■ **About this task**:
Please report how many lines in the data below contain "durch". Nothing besides the number should be written.

Content starts

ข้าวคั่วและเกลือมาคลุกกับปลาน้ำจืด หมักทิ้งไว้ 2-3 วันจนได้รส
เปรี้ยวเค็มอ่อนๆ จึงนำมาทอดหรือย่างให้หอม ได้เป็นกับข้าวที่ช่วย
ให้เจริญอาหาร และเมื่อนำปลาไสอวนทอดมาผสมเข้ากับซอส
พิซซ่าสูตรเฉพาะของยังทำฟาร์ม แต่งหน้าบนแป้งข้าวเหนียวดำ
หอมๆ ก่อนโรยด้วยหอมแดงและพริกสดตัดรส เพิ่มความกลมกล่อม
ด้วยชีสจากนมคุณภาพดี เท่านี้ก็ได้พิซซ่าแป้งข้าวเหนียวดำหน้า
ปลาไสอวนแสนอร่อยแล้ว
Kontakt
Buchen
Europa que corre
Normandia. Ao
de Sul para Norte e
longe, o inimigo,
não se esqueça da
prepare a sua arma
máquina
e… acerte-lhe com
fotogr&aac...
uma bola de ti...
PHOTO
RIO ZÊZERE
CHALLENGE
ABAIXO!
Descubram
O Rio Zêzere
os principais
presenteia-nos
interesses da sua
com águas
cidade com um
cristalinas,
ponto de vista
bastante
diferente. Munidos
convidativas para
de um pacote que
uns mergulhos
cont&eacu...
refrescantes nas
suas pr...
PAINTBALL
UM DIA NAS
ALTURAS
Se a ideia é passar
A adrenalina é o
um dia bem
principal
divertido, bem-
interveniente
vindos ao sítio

Content ends
Content starts

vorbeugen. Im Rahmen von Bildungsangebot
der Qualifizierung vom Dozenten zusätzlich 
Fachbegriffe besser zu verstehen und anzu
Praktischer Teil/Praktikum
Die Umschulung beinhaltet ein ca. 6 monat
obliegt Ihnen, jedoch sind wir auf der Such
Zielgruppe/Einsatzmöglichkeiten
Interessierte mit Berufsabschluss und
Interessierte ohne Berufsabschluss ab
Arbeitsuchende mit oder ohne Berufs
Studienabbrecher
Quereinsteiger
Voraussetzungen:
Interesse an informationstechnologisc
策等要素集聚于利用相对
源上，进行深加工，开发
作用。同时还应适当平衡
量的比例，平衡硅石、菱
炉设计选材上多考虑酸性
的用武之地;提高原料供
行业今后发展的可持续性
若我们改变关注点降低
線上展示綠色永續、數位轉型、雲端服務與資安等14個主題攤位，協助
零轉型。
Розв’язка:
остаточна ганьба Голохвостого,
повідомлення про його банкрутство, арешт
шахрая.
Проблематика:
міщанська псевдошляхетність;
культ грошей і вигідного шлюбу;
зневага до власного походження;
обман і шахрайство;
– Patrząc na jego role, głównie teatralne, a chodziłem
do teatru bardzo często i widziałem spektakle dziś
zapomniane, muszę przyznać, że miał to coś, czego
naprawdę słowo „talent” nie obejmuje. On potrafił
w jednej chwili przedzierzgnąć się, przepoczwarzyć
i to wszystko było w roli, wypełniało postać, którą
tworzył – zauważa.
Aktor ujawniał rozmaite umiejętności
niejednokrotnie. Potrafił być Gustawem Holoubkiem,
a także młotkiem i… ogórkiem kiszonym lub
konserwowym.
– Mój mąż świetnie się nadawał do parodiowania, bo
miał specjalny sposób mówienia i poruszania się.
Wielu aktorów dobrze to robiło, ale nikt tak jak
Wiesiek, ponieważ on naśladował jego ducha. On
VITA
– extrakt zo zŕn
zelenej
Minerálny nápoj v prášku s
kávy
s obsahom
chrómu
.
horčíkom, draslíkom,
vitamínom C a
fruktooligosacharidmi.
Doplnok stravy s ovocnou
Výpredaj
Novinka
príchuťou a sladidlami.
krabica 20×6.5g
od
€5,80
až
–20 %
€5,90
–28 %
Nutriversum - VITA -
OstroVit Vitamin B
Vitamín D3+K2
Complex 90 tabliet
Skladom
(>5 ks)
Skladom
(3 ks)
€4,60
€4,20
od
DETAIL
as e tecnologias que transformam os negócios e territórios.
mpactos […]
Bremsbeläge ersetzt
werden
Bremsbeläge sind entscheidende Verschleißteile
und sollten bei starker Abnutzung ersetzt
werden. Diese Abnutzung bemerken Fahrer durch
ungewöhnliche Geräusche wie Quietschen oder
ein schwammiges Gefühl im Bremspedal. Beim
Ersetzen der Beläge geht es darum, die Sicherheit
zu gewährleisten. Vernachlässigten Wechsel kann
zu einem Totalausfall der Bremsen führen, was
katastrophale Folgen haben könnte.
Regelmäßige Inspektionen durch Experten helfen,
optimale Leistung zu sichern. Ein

Content ends

■ **Output below**:
2